Irish comedian Aisling Bea has said moving to London to get over a broken heart was the best decision she ever made.
The TV comic (31), who is from Kildare, has been based across the pond since leaving Ireland to study in prestigious drama school London Academy of Music and Dramatic Art after she finished her arts degree in Trinity College.
However, Aisling admitted her move was an unexpected one as she had never dreamt of moving to the city until she visited her actress friend Brona C Titley while she was studying there.
"Brona had auditioned for LAMDA and I had never even thought about drama school and didn't even know what it was but she got it and so I went over to visit her," she said.
"It had never occurred to me [to go to London]. So I said I'd audition as well. I had a bad break up at university - you know when your heart breaks for the very first time and you think 'I must leave this island' as if it had never happened to anyone before.

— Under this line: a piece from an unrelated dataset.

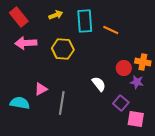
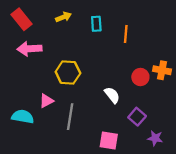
cyan rectangle: (85, 21) -> (96, 24), size x0.6
orange line: (111, 30) -> (126, 34), turned 70
yellow hexagon: (63, 49) -> (68, 72), moved
purple star: (137, 82) -> (155, 138), moved
pink square: (136, 119) -> (109, 140), moved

"I said 'ok, I'll go to England' and it was the best decision I ever made."
Aisling has since found fame appearing in Sky's series Trollied and last year was crowned the Best Female Television Comedian at the British Comedy Awards. However, Aisling said her career wasn't quite plain sailing after her stint in the college.
"Those two years at drama school were nutty and weird. I didn't love it at all - I loved my class, I have so many great friends from that time - but I learned less, I just learned more of what I didn't like," she said.
"Chris O'Dowd went to the same school and I think he'll say the same thing about it, that I think they think when you come in trying to be funny that you need to have your head cut off and have that knocked out of you."
While her acting journey may have been a bumpy one, things are now looking good for Aisling as it was recently revealed she has paired up with fellow Irish comedian Sharon Horgan to work on a script for a new Channel 4 series.
Speaking to Jarlath Regan on An Irishman Abroad, Aisling admitted she never thought a future in drama was possible because of her country background.
"It wasn't something I ever thought was achievable," she said.
"For me, people in Ireland who became actors would have to go through the Billy Barry's in Dublin."